But in early cities, mud bricks and thatch had been used. These didn’t last long.

We use separators and filters with modern technology.

Question 8. If you have seen craftspersons at work, describe in a short paragraph what they do.
Answer:

Crafts Persons At Work:

  1. Different craftspeople work in villages and cities. For example, blacksmiths, goldsmiths, carpenters, potters, weavers, etc.
  2. Craftsmen get raw materials from villages and nearby cities from traders.
  3. Crafts persons use different types of equipment, as required for their crafts.
    1. For example, a potter uses a potter’s wheel, a spade, a stick, a spin thread, etc.
  4. A blacksmith uses iron and other metals, a funeral, a hammer, a big-iron rod, etc.
  5. A weaver uses a spinning wheel, cotton, needle, scissors, dye-colours, dying-vessels, etc.
  6. A carpenter uses wood, iron, a hand axe, an iron blade, nails, hammers, pliers, etc.
  7. How they work
    • Most of the craftsmen work at their own cottages or homes. Other family members used to help him.
    • Many crafts persons formed associations known as Shrenis. Shrenis of crafts persons provided training, procured raw materials and distributed the finished product.
  8. What happened to the finished product
    • The crafts persons after keeping a small part of the finished products for their family use, took the remaining part of production to local markets to sell them. These merchants then took the products to those parts of the country or to other countries where they were demanded.

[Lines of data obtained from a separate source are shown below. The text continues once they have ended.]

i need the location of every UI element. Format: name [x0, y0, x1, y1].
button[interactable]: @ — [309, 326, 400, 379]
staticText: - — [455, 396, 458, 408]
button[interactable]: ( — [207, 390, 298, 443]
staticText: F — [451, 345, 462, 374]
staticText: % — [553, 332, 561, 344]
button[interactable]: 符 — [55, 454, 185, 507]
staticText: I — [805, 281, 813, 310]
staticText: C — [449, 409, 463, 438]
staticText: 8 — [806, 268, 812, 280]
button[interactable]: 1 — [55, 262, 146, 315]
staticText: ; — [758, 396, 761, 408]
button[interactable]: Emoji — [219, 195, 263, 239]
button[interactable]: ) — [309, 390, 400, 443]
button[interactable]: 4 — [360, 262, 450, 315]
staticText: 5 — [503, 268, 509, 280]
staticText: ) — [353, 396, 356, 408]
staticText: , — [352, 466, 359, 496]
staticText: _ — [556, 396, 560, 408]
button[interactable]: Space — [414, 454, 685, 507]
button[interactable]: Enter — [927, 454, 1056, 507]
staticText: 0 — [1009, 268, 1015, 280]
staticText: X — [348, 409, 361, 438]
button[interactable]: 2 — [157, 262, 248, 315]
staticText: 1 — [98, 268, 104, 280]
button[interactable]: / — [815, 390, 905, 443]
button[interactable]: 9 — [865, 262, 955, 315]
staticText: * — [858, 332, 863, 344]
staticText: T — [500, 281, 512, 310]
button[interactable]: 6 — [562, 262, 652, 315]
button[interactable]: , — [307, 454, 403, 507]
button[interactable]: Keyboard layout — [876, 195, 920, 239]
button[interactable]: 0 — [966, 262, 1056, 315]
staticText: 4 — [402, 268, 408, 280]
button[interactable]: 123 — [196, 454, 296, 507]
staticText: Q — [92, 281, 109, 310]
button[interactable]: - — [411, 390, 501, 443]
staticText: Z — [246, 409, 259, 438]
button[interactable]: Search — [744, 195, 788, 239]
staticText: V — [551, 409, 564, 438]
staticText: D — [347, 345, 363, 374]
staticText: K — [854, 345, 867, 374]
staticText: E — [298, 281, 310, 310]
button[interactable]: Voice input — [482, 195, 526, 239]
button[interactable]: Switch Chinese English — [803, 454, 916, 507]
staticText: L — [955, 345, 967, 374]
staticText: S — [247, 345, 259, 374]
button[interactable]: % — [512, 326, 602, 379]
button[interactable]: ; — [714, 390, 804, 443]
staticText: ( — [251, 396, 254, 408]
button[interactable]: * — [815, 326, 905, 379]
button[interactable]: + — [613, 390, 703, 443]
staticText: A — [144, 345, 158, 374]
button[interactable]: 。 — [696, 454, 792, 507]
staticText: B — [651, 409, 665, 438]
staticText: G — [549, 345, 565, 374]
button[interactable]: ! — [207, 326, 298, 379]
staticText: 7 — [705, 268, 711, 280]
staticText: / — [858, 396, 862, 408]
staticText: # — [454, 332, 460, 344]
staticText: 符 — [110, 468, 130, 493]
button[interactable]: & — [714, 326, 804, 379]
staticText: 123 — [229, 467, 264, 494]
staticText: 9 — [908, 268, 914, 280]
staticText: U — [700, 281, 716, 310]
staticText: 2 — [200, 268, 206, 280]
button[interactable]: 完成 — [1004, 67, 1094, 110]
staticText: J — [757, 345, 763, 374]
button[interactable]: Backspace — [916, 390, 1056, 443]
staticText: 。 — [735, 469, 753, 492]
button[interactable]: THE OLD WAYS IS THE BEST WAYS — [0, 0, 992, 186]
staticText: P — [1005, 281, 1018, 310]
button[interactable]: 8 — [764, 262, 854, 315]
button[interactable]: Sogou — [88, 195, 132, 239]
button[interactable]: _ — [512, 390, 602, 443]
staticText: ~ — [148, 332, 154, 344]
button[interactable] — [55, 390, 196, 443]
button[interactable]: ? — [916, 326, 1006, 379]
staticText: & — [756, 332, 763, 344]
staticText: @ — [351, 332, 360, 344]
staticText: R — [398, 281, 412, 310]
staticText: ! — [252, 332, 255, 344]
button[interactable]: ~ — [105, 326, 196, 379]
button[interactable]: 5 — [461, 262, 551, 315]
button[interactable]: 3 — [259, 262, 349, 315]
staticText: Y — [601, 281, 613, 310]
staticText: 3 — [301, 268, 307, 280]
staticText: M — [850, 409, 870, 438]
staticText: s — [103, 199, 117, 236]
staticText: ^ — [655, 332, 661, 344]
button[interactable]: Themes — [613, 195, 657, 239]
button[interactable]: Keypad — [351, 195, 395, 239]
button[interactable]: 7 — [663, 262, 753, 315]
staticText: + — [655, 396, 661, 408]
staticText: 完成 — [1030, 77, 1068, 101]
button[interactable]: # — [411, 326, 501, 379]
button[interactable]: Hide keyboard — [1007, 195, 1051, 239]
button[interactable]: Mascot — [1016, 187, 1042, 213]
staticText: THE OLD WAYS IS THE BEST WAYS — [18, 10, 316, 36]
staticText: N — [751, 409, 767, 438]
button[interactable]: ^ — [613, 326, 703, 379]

Question 9. List the functions performed by men and women who live in your city or village. In what ways are these similar to those performed by the people who lived in Mathura? In what ways are they different?
Answer:

In our city (or in our village) different types of functions such as domestic, officials, related to government posts or departments are performed by men and women as their daily routine.

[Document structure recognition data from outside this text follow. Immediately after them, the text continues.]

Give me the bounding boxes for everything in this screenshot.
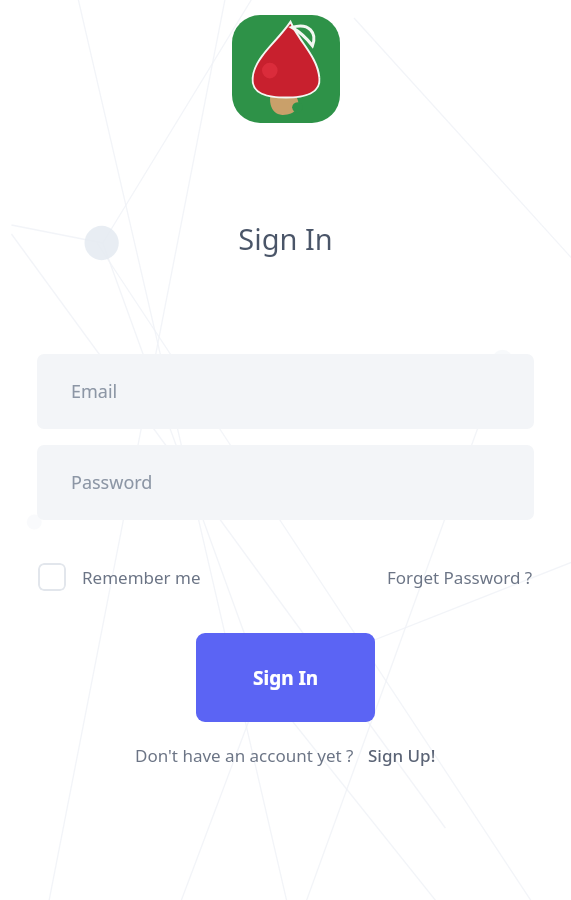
other: App logo — [232, 5, 340, 133]
staticText: Password — [71, 470, 153, 495]
staticText: Sign In — [238, 219, 333, 258]
staticText: Remember me — [82, 566, 201, 589]
staticText: Forget Password ? — [387, 566, 533, 589]
button[interactable]: Remember me — [38, 563, 201, 591]
button[interactable]: Sign In — [196, 633, 375, 722]
staticText: Sign Up! — [368, 744, 436, 767]
staticText: Email — [71, 379, 118, 404]
button[interactable]: Password — [37, 445, 534, 520]
staticText: Sign In — [253, 665, 319, 691]
staticText: Don't have an account yet ? — [135, 744, 354, 767]
button[interactable]: Forget Password ? — [387, 566, 533, 589]
button[interactable]: Sign Up! — [368, 744, 436, 767]
button[interactable]: Email — [37, 354, 534, 429]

Mathura: It was (and even today) an important religious city about 2500 years ago. It was important because this city was located at the two main trade routes. The city is known for several temples and shrines. Farmers and herders from adjoining areas provided food items etc. to the people of the city.

Similar: In our city or village people work as traders merchants or farmers, like the men of the old city of Mathura. The women did a lot of work at home; as the domestic wives or ladies do in modern cities and villages.

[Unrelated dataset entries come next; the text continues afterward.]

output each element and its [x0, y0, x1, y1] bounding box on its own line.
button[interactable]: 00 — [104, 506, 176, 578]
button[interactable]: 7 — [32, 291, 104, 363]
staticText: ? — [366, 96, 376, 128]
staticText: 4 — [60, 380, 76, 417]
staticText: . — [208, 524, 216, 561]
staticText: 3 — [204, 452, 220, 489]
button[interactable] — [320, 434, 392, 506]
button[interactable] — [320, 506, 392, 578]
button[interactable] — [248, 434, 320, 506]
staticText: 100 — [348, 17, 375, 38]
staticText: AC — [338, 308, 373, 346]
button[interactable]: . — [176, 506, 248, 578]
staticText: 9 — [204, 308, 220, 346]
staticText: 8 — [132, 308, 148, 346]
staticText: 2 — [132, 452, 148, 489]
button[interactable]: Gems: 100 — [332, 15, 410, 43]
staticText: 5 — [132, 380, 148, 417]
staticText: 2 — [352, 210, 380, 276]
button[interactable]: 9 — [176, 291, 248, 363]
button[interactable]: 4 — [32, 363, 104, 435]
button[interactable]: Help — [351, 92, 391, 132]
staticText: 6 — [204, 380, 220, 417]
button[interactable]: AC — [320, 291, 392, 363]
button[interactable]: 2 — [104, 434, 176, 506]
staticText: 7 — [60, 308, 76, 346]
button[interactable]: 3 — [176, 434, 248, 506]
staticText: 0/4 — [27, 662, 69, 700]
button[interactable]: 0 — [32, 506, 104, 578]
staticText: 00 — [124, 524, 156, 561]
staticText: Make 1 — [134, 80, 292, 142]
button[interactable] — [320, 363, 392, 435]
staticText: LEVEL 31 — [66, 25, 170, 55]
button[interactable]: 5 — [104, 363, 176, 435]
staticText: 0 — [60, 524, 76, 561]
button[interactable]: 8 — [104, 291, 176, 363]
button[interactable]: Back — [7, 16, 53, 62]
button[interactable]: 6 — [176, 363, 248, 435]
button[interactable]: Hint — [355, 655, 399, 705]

Differences: People in Mathura did work for the kings and their family- members. But now in cities or villages, people do work to meet their daily needs.

Question 10. List five things that you buy from the market. Which of these are made in the city/village in which you live, and which are brought by traders from other areas?
Answer:

List Of Things That We Buy From Market:

  • Food items: rice, pulses, etc.
  • Clothes
  • Stationery like books, pens, etc. Electronic items
  • Shoes

Among the above things—rice, pulses, and cheap clothes are locally made; certain types of handcrafted clothes are brought from other areas.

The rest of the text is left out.